You are claiming a defect in MY understanding of Objectivism. So, let me point out where you have got it completely wrong. I said Rights are a MORAL concept.

As per Rand, morality is a code of values guiding man’s actions in the face of choices. Man’s distinctive quality is that his values are not automatic or subconsciously absorbed (as is the case with most other living beings) but chosen by the application of his rational mind. Thus, in this very statement defining “rights” I have clearly indicated that the concept “rights” originates from man’s nature and not from society. That you fail to understand it is your failing, not mine. Did you, by anychance, take the word “moral” in my definition to be a social custom for you to imply that my definition indicates that rights originates from society? Then that indicates a further misunderstanding of my and Ayn Rand’s concept of “rights”.

You are making too many mistakes and just refusing to correct them by stubbornly repeating that I am wrong while giving flawed explanations all the time. Your answer is replete with misunderstandings and misrepresentations, some of which I have pointed out. I’m not sure if all that is taking this discussion anywhere at all.

step back November 28, 2009 at 6:17 am

Bala,

I have not figured out what vocabulary words TPTB at this site automatically object to. My original post did not include any explicative deleted’s. The above is just part of it. It’s enough for you to respond.

step back November 28, 2009 at 6:22 am

ktibuk

re you answers to Bala,

“1. Life is a sequence of self-generated self-sustaining actions. The goal of the actions is sustaining life itself.”

True? No. FALSE.

“2. Man is a rational animal with a volitional consciousness. His sole guide to action is his rational mind which processes the sensory information his sense organs gather to form concepts.”

True? No. FALSE.

step back November 28, 2009 at 6:25 am

Let’s not quibble about (1) The meaning of Life.

But (2) is clearly False.

The evidence is all around you that man is an irrational creature no different than many other creatures on this Earth.

step back November 28, 2009 at 6:29 am

Bala,

I didn’t realize that you were part of the Ayn Rand cult.

So are you speaking on her behalf or on behalf of John Galt himself; inventor of the perpetual energy machine?

Shay November 28, 2009 at 6:31 am

“If I produce something (tangible or intangible) I don’t have a right to certain profit, but if there is to be a profit it is my right rather than someone elses.”

How is this any different than the examples Peter Surda just gave, in terms of externalities? In all cases, others are able to get benefits from whatever you’re doing, without disturbing any of your property.

Another example more along the lines of what you describe: A sells a portable music player, lots of people buy it, then B starts selling protective cases that match the shape perfectly. Does A have a right to all the profit B makes?

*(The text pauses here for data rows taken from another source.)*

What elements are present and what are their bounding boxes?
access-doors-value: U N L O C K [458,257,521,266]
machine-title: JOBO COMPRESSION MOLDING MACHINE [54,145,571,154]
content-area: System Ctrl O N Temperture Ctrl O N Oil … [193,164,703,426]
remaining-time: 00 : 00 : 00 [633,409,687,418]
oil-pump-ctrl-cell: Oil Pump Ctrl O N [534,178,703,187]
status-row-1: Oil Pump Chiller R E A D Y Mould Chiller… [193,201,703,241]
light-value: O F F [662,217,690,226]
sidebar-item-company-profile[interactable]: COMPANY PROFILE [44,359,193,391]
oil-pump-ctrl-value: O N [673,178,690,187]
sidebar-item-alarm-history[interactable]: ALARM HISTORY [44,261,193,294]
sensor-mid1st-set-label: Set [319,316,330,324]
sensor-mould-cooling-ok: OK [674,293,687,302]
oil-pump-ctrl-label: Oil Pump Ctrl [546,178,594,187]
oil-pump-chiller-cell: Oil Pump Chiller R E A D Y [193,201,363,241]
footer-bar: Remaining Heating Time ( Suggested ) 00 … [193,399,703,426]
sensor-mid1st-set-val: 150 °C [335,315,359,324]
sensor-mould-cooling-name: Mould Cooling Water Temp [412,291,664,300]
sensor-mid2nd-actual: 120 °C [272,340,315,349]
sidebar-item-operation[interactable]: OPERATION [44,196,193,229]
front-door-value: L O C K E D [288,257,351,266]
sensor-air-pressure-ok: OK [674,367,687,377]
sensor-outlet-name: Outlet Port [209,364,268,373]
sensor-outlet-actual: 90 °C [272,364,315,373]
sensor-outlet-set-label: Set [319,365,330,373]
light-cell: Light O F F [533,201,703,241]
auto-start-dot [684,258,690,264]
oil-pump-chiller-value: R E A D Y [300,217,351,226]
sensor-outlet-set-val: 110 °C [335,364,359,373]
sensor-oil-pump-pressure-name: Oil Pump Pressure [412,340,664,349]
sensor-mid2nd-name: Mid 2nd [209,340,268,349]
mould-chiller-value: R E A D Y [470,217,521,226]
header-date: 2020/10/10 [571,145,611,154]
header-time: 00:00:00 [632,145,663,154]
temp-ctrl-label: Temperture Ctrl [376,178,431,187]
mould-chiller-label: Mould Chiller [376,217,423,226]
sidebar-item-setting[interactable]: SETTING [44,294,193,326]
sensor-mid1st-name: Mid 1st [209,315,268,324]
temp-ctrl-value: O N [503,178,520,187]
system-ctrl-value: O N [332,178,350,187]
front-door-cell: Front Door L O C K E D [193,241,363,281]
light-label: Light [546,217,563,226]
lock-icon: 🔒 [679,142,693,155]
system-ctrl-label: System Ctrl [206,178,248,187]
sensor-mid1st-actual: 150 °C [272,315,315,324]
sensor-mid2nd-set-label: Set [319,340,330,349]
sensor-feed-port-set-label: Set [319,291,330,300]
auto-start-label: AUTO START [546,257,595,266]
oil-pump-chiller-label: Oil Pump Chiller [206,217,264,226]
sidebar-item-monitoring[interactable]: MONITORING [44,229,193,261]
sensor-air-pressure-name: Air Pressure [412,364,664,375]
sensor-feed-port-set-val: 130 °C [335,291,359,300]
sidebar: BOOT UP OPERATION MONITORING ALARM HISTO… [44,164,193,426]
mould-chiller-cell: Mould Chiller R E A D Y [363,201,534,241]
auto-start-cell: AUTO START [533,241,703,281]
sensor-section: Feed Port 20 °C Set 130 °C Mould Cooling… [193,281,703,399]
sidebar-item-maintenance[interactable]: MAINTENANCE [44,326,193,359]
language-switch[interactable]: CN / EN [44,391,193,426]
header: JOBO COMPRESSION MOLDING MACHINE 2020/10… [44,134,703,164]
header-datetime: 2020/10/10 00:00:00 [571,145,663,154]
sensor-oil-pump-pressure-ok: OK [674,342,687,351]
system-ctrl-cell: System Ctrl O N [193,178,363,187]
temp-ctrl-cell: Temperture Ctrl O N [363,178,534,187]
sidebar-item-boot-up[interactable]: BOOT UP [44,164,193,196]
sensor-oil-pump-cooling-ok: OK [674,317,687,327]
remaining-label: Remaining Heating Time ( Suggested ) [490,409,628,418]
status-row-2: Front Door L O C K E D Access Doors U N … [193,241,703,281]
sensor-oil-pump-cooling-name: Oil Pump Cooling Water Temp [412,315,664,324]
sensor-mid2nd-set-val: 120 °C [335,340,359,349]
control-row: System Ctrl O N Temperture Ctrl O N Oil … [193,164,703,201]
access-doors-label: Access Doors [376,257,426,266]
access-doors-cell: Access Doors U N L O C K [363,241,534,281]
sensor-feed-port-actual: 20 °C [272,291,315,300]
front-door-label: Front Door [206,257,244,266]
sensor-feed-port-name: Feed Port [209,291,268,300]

step back November 28, 2009 at 6:34 am

Bala,

It appears someone has collected Ayn Rand’s thoughts about patents.

Check it out:
http://aynrandlexicon.com/lexicon/patents_and_copyrights.html

Patents and copyrights are the legal implementation of the base of all property rights: a man’s right to the product of his mind.

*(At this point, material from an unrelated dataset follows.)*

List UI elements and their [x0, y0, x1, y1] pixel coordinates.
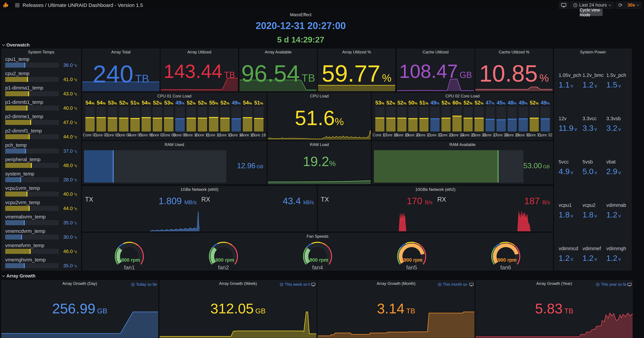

step back November 28, 2009 at 6:41 am

Bala,

Some more apparent quotes from the high priestess of Objectivism:

The government does not “grant” a patent or copyright, in the sense of a gift, privilege, or favor; the government merely secures it — i.e., the government certifies the origination of an idea and protects its owner’s exclusive right of use and disposal. A man is not forced to apply for a patent or copyright; he may give his idea away, if he so chooses; but if he wishes to exercise his property right, the government will protect it, as it protects all other rights. … The patent or copyright notice on a physical object represents a public statement of the conditions on which the inventor or author is willing to sell his product: for the purchaser’s use, but not for commercial reproduction.

source:
http://www.noblesoul.com/orc/bio/biofaq.html#Q5.2.2

step back November 28, 2009 at 6:47 am

Bala,

Apparently, Libertarians are split on the IP issue.

See the following piece:
http://libertariannation.org/a/f31l1.html

Therefore you and Kinsella do not speak for the entire Libertarian Nation, but rather only for a splinter group within it.

newson November 28, 2009 at 7:46 am

me:
“gates’ apples are not equivalent to hoppe’s garden-of-eden-apples because gates’ time is a scarce resource.”

ktibuk says:
“So is the time of the author who wrote the novel.”

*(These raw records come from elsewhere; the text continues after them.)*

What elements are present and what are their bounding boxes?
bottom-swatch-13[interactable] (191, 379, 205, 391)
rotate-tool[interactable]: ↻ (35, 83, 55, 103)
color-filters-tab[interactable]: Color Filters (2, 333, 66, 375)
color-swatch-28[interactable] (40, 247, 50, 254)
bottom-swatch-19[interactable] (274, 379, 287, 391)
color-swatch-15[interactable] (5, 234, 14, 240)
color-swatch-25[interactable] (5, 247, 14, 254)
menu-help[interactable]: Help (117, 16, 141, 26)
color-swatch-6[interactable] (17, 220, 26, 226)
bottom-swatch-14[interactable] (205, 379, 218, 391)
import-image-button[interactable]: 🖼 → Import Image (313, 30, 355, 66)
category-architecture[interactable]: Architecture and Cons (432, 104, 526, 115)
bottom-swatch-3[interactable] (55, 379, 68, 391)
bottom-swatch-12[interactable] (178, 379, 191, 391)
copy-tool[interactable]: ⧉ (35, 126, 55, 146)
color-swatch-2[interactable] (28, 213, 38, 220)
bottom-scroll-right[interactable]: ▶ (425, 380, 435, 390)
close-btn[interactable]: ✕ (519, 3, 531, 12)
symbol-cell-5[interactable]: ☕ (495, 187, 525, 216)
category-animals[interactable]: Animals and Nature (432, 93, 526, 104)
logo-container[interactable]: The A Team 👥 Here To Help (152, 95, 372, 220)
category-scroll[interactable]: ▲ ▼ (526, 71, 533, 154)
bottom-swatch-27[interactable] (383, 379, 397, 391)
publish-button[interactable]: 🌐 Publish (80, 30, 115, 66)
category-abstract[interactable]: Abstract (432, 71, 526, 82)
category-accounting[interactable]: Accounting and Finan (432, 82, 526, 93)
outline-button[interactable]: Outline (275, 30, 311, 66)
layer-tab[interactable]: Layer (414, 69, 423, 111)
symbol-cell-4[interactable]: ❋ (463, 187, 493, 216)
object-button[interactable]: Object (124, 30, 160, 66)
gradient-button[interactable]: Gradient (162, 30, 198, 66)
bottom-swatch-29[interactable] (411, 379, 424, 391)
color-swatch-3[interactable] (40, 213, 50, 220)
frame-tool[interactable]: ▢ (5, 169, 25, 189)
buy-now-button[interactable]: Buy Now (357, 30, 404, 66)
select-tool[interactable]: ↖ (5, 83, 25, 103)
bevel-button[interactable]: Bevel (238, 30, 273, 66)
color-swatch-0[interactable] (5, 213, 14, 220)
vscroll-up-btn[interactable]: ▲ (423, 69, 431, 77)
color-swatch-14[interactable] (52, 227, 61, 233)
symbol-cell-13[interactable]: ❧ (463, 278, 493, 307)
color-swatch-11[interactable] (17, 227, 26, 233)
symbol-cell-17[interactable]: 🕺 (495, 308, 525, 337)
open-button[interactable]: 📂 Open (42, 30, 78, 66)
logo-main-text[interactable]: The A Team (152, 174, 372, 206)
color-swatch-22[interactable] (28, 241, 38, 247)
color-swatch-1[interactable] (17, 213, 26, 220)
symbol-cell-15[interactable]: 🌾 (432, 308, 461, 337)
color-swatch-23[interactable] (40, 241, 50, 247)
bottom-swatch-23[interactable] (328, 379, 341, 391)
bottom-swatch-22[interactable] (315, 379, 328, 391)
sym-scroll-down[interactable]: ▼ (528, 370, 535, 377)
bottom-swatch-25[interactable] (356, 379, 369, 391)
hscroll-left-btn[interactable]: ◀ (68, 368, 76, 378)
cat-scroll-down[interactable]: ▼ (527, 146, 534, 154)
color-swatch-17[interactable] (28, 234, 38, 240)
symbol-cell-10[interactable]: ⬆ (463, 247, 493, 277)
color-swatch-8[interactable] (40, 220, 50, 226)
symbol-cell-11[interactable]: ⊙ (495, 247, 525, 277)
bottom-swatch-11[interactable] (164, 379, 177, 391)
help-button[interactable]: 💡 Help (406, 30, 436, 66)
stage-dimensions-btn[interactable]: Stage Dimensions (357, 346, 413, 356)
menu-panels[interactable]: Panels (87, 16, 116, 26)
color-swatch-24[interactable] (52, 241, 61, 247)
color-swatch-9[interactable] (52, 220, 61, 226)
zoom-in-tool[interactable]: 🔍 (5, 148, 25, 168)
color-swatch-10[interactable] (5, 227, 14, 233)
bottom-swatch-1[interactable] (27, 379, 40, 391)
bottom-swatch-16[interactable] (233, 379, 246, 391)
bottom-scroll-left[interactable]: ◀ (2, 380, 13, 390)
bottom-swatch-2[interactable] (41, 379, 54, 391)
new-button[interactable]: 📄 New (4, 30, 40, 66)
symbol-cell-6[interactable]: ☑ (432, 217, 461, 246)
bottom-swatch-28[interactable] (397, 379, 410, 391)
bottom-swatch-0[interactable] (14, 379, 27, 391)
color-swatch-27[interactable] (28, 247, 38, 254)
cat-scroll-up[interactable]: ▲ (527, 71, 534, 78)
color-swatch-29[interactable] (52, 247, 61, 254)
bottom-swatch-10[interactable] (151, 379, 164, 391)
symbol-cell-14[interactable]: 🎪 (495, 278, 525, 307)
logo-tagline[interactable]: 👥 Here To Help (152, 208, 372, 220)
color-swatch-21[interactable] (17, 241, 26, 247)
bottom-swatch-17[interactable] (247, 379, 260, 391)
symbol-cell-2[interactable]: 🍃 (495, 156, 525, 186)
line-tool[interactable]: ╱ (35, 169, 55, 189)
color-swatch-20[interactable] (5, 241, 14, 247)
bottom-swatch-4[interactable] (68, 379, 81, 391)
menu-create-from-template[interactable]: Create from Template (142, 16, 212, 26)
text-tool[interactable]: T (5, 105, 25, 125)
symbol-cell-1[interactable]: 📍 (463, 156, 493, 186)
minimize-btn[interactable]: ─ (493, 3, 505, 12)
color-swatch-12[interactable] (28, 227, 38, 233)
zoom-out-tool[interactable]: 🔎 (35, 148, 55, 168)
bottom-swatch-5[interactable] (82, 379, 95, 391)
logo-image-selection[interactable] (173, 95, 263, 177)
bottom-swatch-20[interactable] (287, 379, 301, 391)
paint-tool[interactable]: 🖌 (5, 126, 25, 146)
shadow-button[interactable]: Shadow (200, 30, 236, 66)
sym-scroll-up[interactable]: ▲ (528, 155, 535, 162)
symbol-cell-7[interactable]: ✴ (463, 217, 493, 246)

…but unlike gates’ apples, the ownership of which is able to be ascertained objectively by enclosing fences, marking of trees etc, the author’s claim to ownership is contentious. we don’t know how scarce his ideas are. if originality is what gives rise to title in the case of ip, how much originality is required? 100%, 90%, 20%? what if the theme is the same, but the language different? how can this not give rise to endless conflict and arbitrariness? and who decides these criteria?

me:
“so how can you support legislative ip protection?”

ktibuk:
“Who said I do so? Have I ever said you need a state or legislation for a pro IP position?”

gates’ apples could be policed feasibly either by himself or by a caretaker; the author’s claim to protection could only ever by enforced by the state. otherwise, all copying would simply migrate to the geographic zone where ip is not recognized or where policing is weak.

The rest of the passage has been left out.